That’s why Fresno, in the heart of California’s agricultural Central Valley and in the shadow of Yosemite National Park, is surfacing on lists of most livable cities for people 35 and under, along with other unlikely locales: Omaha, Neb.; Tulsa, Okla.; and Tucson, Ariz.

Even more eyebrow-raising: An analysis of government and consumer research statistics by the data-driven digital magazine Vocativ ranks Fresno just one notch below New York City, in 24th place among the 100 most populous cities.

Based on a lengthy list of metrics — including everything from a youthful population to the price of marijuana — Fresno emerges as far more appealing for young people than trendier, better-known cities like San Diego and Philadelphia.

“We used everything from median age to unemployment to average cost for a two-bedroom apartment to the cost of a pint of Guinness and the cost of an ounce of weed to the number of coffee shops and music venues and the cost of manicures and pedicures,” said Victoria Cavaliere, one of the lead reporters on the project. “The data doesn’t lie.”

Yes, these are all things that matter to younger people — especially in rough times.

The economic downturn that has yet to fully loosen its grip on the nation has added sheen to less glamorous cities and places often derided by their critics as cow towns or, in the case of Fresno, the armpit of the state.

The Internet has also given the most remote corners of the country access to things that previously could be found only in big cities, whether it’s gourmet foods or high-powered jobs that can be done from home.

And young entrepreneurs, who might have had to wait years before starting a business in first-tier cities, are finding opportunities in more modest places.

“There’s a bit of a pioneering instinct,” said Ilana Preuss, vice president and chief of staff of Smart Growth America, a national coalition that promotes growth without harming the environment (compact neighborhoods, public transit). “They feel they have the power to create a new economy … These are places to have businesses because of incredibly strong personal connections.”

Jake Soberal has no regrets returning to the hometown that he spent a few years avoiding: college in North Carolina, law school in the Los Angeles area, jobs in Manhattan and Phoenix.

At 27, he and other entrepreneurs founded Bitwise Industries, a technology hub that has brought 23 companies under one roof in the city’s Mural District. “It’s not an incubator, it’s a community,” according to Bitwise’s website.

The company’s Geekwise Academy trains people to provide talent that the software industry needs.

“In Fresno, you don’t have to wait for your pedigree to ripen,” Soberal said. “I own a home that would be $1 million in Los Angeles, and I’m 27 years old.”

Bitwise filled 100,000 square feet of space in 20 weeks.

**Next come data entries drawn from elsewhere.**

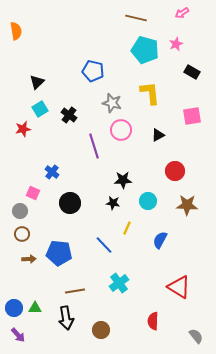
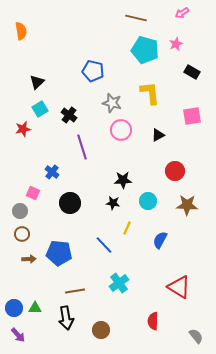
orange semicircle at (16, 31): moved 5 px right
purple line at (94, 146): moved 12 px left, 1 px down
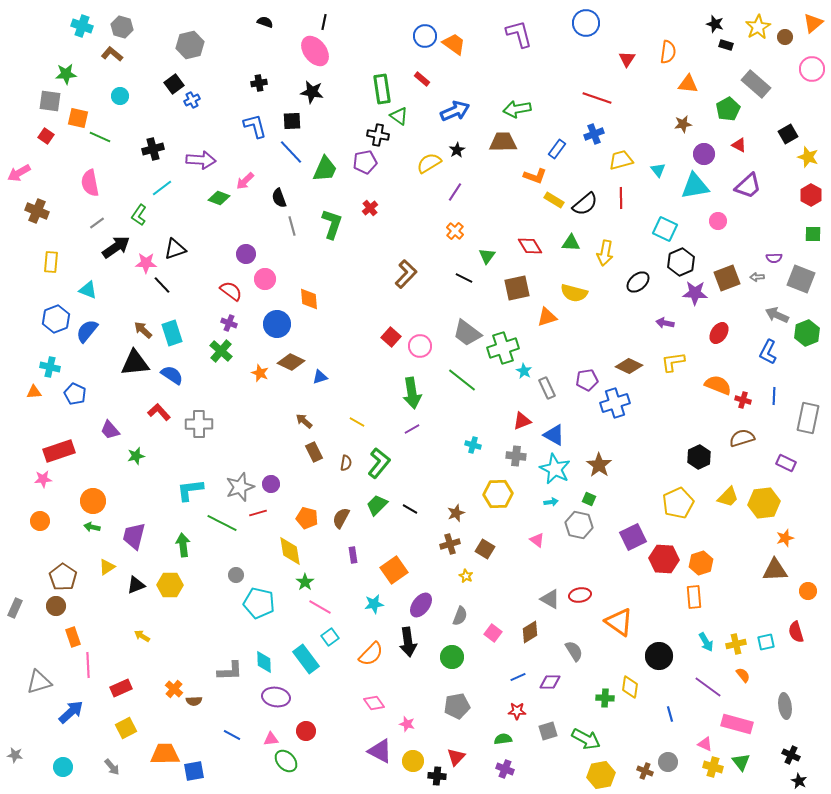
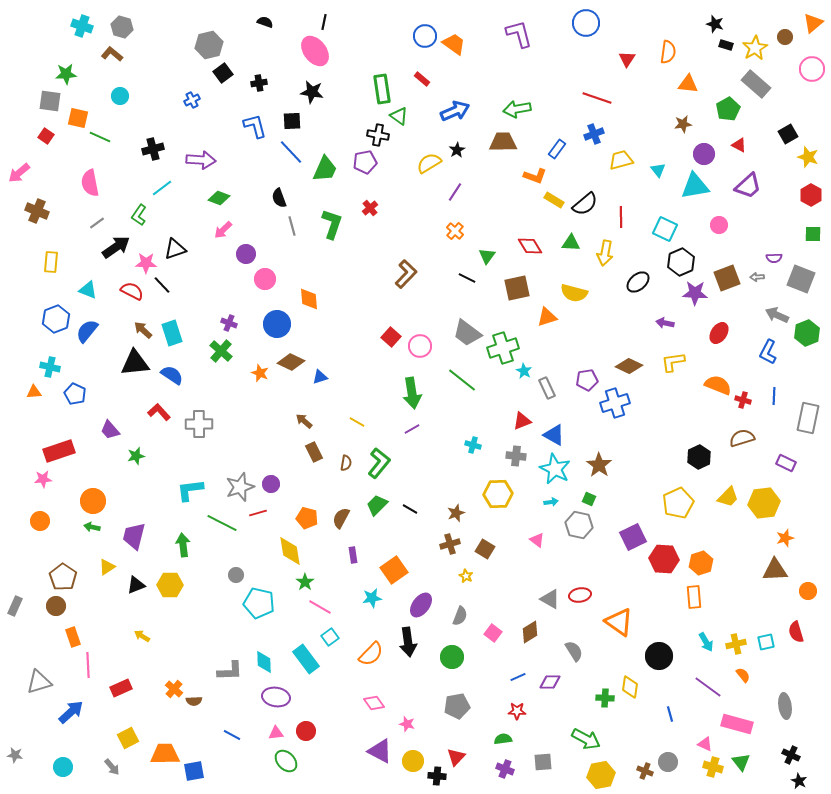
yellow star at (758, 27): moved 3 px left, 21 px down
gray hexagon at (190, 45): moved 19 px right
black square at (174, 84): moved 49 px right, 11 px up
pink arrow at (19, 173): rotated 10 degrees counterclockwise
pink arrow at (245, 181): moved 22 px left, 49 px down
red line at (621, 198): moved 19 px down
pink circle at (718, 221): moved 1 px right, 4 px down
black line at (464, 278): moved 3 px right
red semicircle at (231, 291): moved 99 px left; rotated 10 degrees counterclockwise
cyan star at (374, 604): moved 2 px left, 6 px up
gray rectangle at (15, 608): moved 2 px up
yellow square at (126, 728): moved 2 px right, 10 px down
gray square at (548, 731): moved 5 px left, 31 px down; rotated 12 degrees clockwise
pink triangle at (271, 739): moved 5 px right, 6 px up
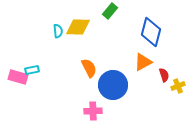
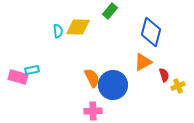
orange semicircle: moved 3 px right, 10 px down
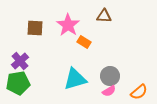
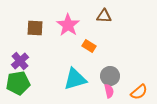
orange rectangle: moved 5 px right, 4 px down
pink semicircle: rotated 72 degrees counterclockwise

Tripling the space is in the works.

Soberal has been active in the city’s Boomerang Project to lure young professionals back to Fresno to live and work.

When he returned to his hometown, he said it was the first time he’d "been around people who I’d want to be when I grow up.”

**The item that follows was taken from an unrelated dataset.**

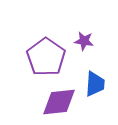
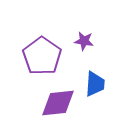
purple pentagon: moved 4 px left, 1 px up
purple diamond: moved 1 px left, 1 px down
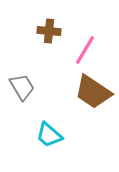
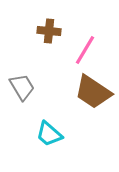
cyan trapezoid: moved 1 px up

In Fresno, you don’t have to wait for your
pedigree to ripen.

Jake Soberal

Bitwise Industries founder

A grassroots organization formed eight years ago, Fresno’s Leading Young Professionals (FLYP), caters to 21- to 40-year-olds and helps them make professional and civic connections. The goal is to bring young people back to the area and give those already there reasons to stay.

“Fresno is a city where anybody can be involved just by raising your hand,” said Sarah Moffatt, 34, a native of nearby Madera who heads FLYP this year. A field representative for Sen. Dianne Feinstein, D-Calif., Moffatt works on narcotics policy, including issues raised by the boom in marijuana growers in the Central Valley.

Lisa Burger, 37, executive producer at KMPH Fox 26, grew up in small Grand Junction, Colo., and moved to the big city — the Los Angeles area — at the age of 21. She said it’s unlikely she could have hoped to become a news producer at an L.A. station at such a young age. But she could in Fresno.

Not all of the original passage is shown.